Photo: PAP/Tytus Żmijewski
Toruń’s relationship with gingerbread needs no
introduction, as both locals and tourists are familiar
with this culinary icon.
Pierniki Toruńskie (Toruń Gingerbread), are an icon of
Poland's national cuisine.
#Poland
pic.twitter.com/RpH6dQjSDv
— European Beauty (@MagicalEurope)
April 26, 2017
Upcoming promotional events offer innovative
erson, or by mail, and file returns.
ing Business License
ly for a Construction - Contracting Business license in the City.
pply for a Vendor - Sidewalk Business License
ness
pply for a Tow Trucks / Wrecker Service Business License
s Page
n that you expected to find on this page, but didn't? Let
====
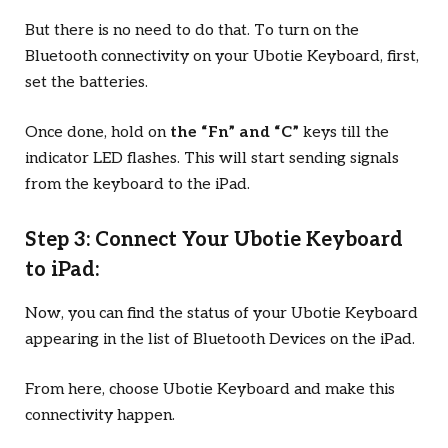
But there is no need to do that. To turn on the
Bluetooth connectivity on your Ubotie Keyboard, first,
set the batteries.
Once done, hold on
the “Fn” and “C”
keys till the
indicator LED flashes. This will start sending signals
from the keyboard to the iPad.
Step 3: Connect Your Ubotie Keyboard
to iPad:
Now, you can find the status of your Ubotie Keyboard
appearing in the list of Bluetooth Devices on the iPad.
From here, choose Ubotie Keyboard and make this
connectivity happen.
====
• [Work required] Could you restate, word for word, the lines above from the one with "set the batteries." to the one with "From here, choose", both included?

• [Reply]
set the batteries.
Once done, hold on
the “Fn” and “C”
keys till the
indicator LED flashes. This will start sending signals
from the keyboard to the iPad.
Step 3: Connect Your Ubotie Keyboard
to iPad:
Now, you can find the status of your Ubotie Keyboard
appearing in the list of Bluetooth Devices on the iPad.
From here, choose Ubotie Keyboard and make this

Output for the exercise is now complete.